== Required work ==
Count the lines below that hold the string "سلامت". Give only that number.

== Material for this task ==
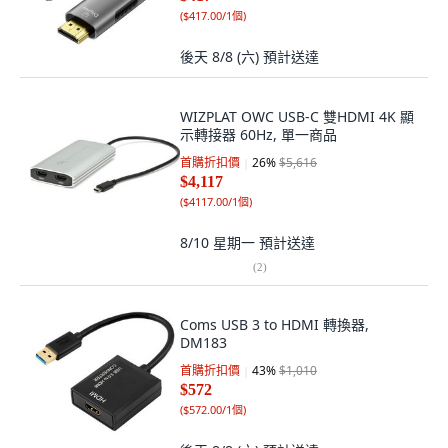
(
$417.00/1個
)
後天 8/8 (六)
預計送達
WIZPLAT OWC USB-C 雙HDMI 4K 顯
示轉接器 60Hz, 單一商品
首購折扣價
26
%
$5,616
$4,117
(
$4117.00/1個
)
8/10 星期一
預計送達
(
2
)
Coms USB 3 to HDMI 轉換器,
DM183
首購折扣價
43
%
$1,010
$572
(
$572.00/1個
)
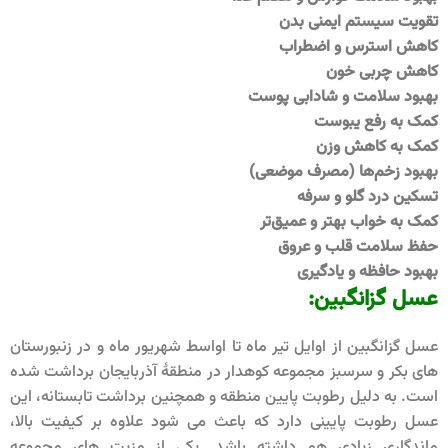
تقویت سیستم ایمنی بدن
کاهش استرس و اضطراب
کاهش چربی خون
بهبود سلامت و شادابی پوست
کمک به رفع یبوست
کمک به کاهش وزن
بهبود زخم‌ها (مصرف موضعی)
تسکین درد گلو و سرفه
کمک به خواب بهتر و عمیق‌تر
حفظ سلامت قلب و عروق
بهبود حافظه و یادگیری
عسل گزانگبین
:
عسل گزانگبین از اوایل تیر ماه تا اواسط شهریور ماه و در زنبورستان
های بکر و سرسبز مجموعه کوهدار در منطقۀ آذربایجان برداشت شده
است. به دلیل رطوبت پایین منطقه و همچنین برداشت تابستانه، این
عسل رطوبت پایینی دارد که باعث می شود علاوه بر کیفیت بالا،
ماندگاری زیادی هم داشته باشد. یکی از مزیت های مجموعه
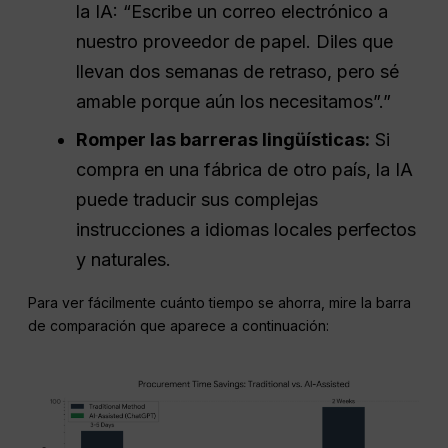
la IA: “Escribe un correo electrónico a
nuestro proveedor de papel. Diles que
llevan dos semanas de retraso, pero sé
amable porque aún los necesitamos”.”
Romper las barreras lingüísticas:
Si
compra en una fábrica de otro país, la IA
puede traducir sus complejas
instrucciones a idiomas locales perfectos
y naturales.
Para ver fácilmente cuánto tiempo se ahorra, mire la barra
de comparación que aparece a continuación:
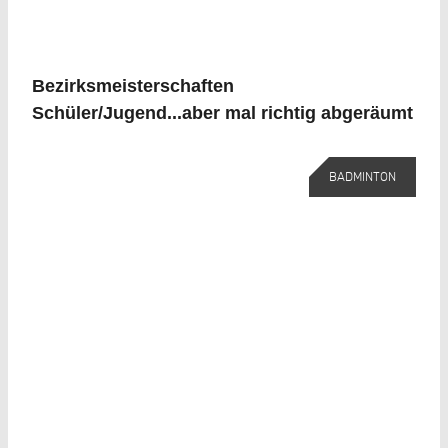
Bezirksmeisterschaften
Schüler/Jugend...aber mal richtig abgeräumt
BADMINTON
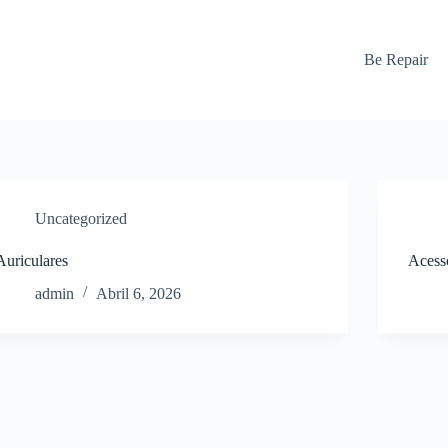
Be Repair
Uncategorized
Auriculares
Acess
admin
Abril 6, 2026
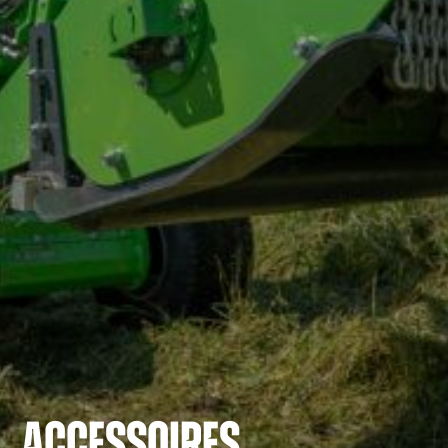
ACCESSOIRES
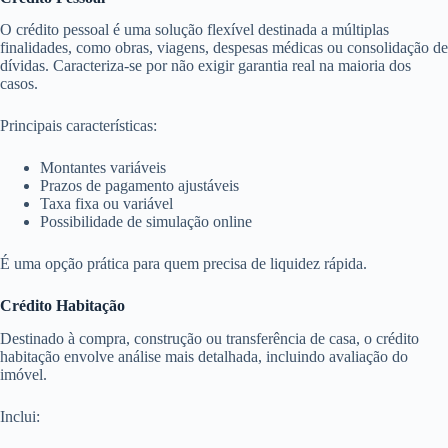
O crédito pessoal é uma solução flexível destinada a múltiplas
finalidades, como obras, viagens, despesas médicas ou consolidação de
dívidas. Caracteriza-se por não exigir garantia real na maioria dos
casos.
Principais características:
Montantes variáveis
Prazos de pagamento ajustáveis
Taxa fixa ou variável
Possibilidade de simulação online
É uma opção prática para quem precisa de liquidez rápida.
Crédito Habitação
Destinado à compra, construção ou transferência de casa, o crédito
habitação envolve análise mais detalhada, incluindo avaliação do
imóvel.
Inclui:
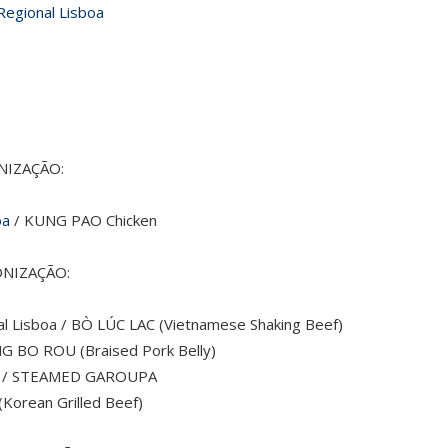
Regional Lisboa
NIZAÇÃO:
oa
/ KUNG PAO Chicken
ONIZAÇÃO:
al Lisboa / BÒ LÚC LAC (Vietnamese Shaking Beef)
G BO ROU (Braised Pork Belly)
/ STEAMED GAROUPA
(Korean Grilled Beef)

== Reply ==
2